In sozia­len Medi­en kur­sie­ren sati­ri­sche Reak­tio­nen. Beson­ders ver­brei­tet ist ein Meme, in dem der Papst – halb iro­nisch, halb melan­cho­lisch – fragt: „Hät­te ich mei­ne auch mit­brin­gen sol­len?“ Dabei han­delt es sich um Humor, gewiß. Aber wie so oft berührt Humor eine tie­fe­re Wahrheit.

Im Gegen­satz zur katho­li­schen Kir­che, die sich seit dem Zwei­ten Vati­ka­ni­schen Kon­zil unter dem Stich­wort „Demut“ als Begrün­dung in vie­ler­lei Hin­sicht ent­blöß­te, füh­ren die ortho­do­xen Kir­chen ihre reich ent­fal­te­te lit­ur­gi­sche und sym­bo­li­sche Tra­di­ti­on ohne Kom­ple­xe wei­ter. Die Tia­ra des Patri­ar­chen von Alex­an­dri­en ist kei­ne Pro­vo­ka­ti­on, son­dern schlicht Teil sei­ner ange­stamm­ten Insi­gni­en – seit Jahr­hun­der­ten unge­bro­chen.

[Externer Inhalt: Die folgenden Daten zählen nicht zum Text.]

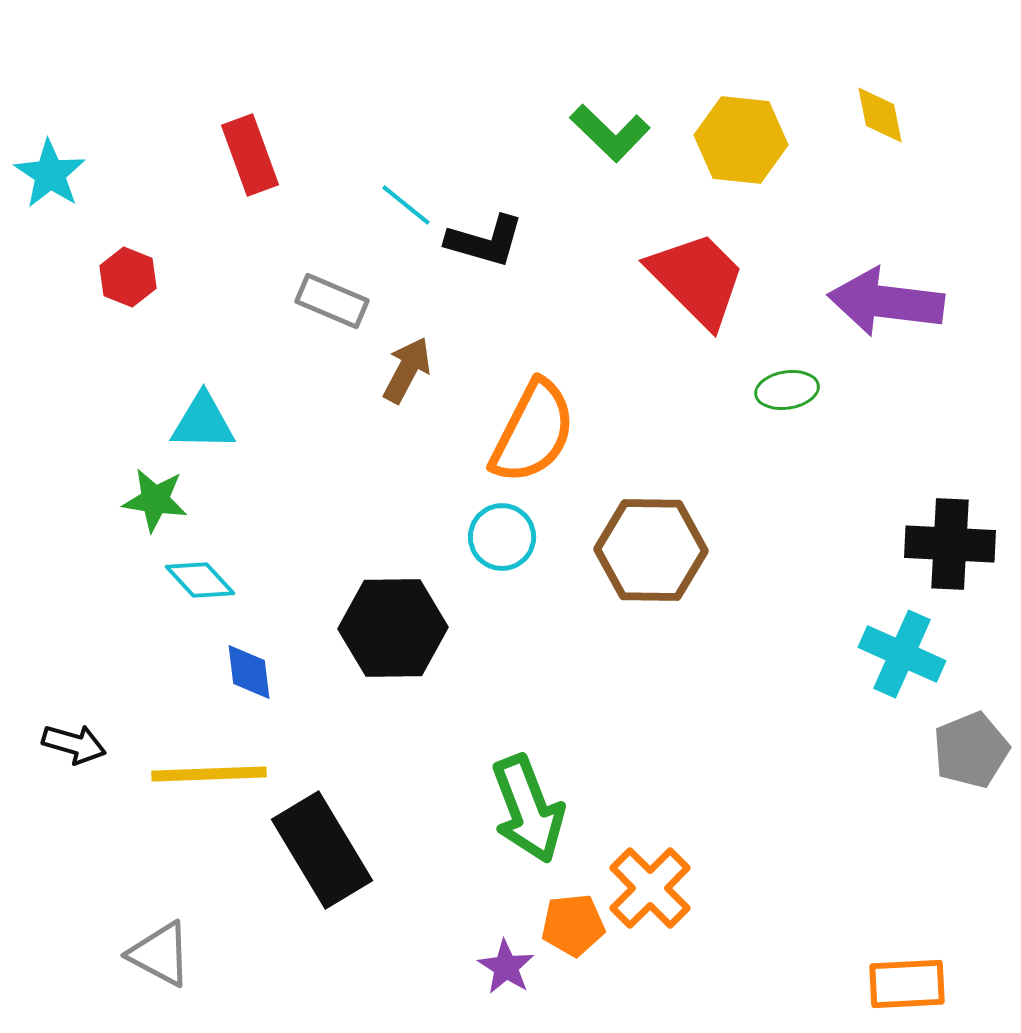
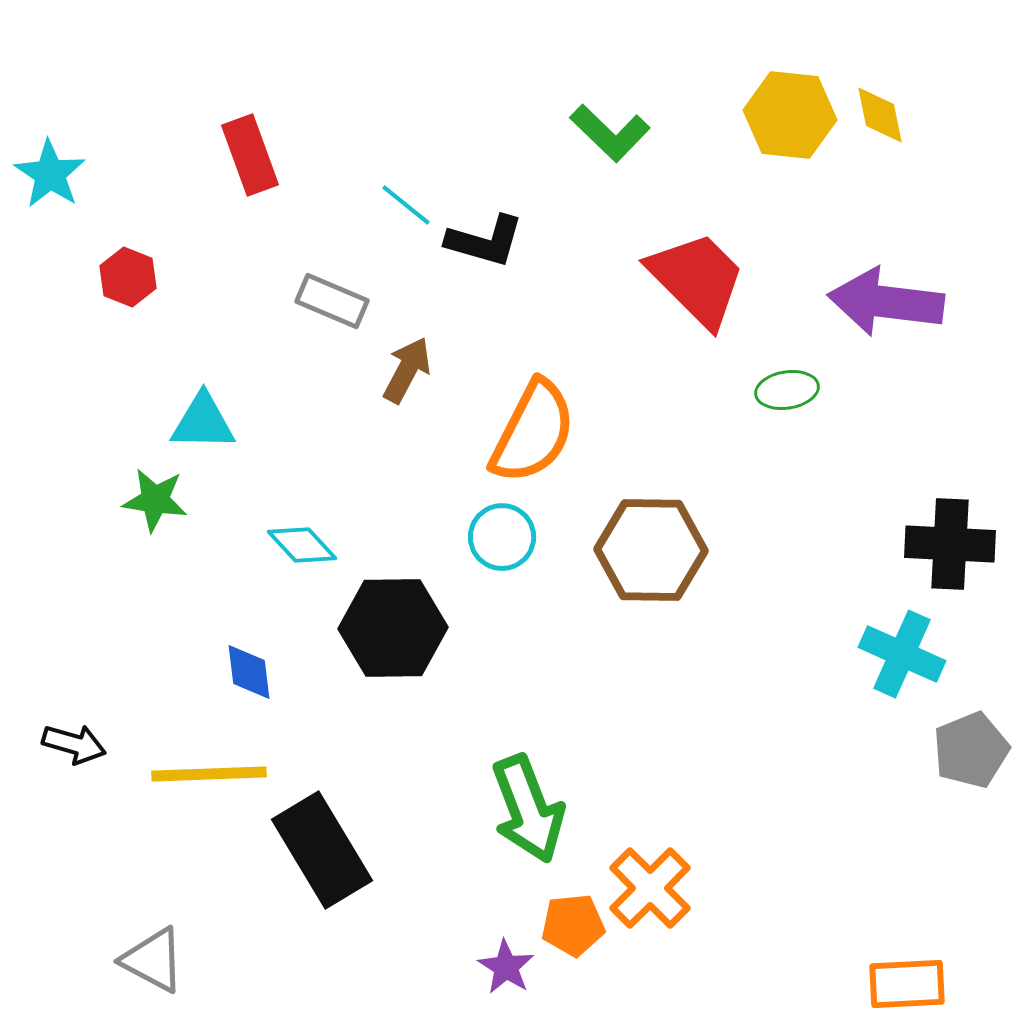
yellow hexagon: moved 49 px right, 25 px up
cyan diamond: moved 102 px right, 35 px up
gray triangle: moved 7 px left, 6 px down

Die Ursprün­ge der lit­ur­gi­schen Kopf­be­deckung las­sen sich in Alex­an­dri­en zumin­dest bis ins frü­he 12. Jahr­hun­dert belegen.

Der grie­chisch-ortho­do­xe Patri­arch von Alex­an­dri­en mit Tia­ra tritt vor den Papst

Der latei­ni­sche Westen hin­ge­gen ver­zich­te­te im 20. Jahr­hun­dert auf zahl­rei­che For­men, die einst die Wür­de und die Iden­ti­tät des Petrus­dien­stes sicht­bar mach­ten. Offi­zi­ell abge­schafft wur­de die päpst­li­che Tia­ra aller­dings nie. Paul VI. setz­te sie demon­stra­tiv ab und leg­te sie auf den Altar. Sie wird seit­her ledig­lich nicht mehr getra­gen. Im per­sön­li­chen Wap­pen der Päp­ste blieb sie bis Bene­dikt XVI. prä­sent, im all­ge­mei­nen Papst­wap­pen ist sie es bis heu­te. Es han­delt sich also um ein Sym­bol, das wei­ter­lebt, obwohl es in den Pon­ti­fi­ka­ten seit 60 Jah­ren nicht mehr erscheint. Der zeit­li­che Rah­men fällt dabei genau mit der Zeit zusam­men, die für die katho­li­sche Kir­che durch eine star­ke inne­re und äuße­re Kri­se gezeich­net ist. Mit Bezug auf die Sym­bo­lik sehen man­che in der Nie­der­le­gung der Tia­ra den Beginn der Kirchenkrise.

Die histo­ri­sche Bedeu­tung der Tia­ra ist erheb­lich: Sie steht für die drei­fa­che Voll­macht des Pap­stes – zu leh­ren, zu hei­li­gen und zu lei­ten – und ver­weist auf sei­nen Dienst als uni­ver­sa­ler Hir­te Chri­sti. Die drei Kron­rei­fen ver­wei­sen dar­auf, daß der römi­sche Pon­ti­fex nicht nur ober­ster kirch­li­cher Ver­wal­ter, son­dern – kraft gött­li­cher Ein­set­zung – auch sicht­ba­res Fun­da­ment der Ein­heit der Kir­che ist. Daß aus­ge­rech­net im Osten die drei­fa­che Kro­ne noch selbst­ver­ständ­lich getra­gen wird, wäh­rend sie im Westen pau­pe­ri­stisch ver­stei­gert wur­de, ist ein para­do­xes, aber auf­schluß­rei­ches Zei­chen der Zeit.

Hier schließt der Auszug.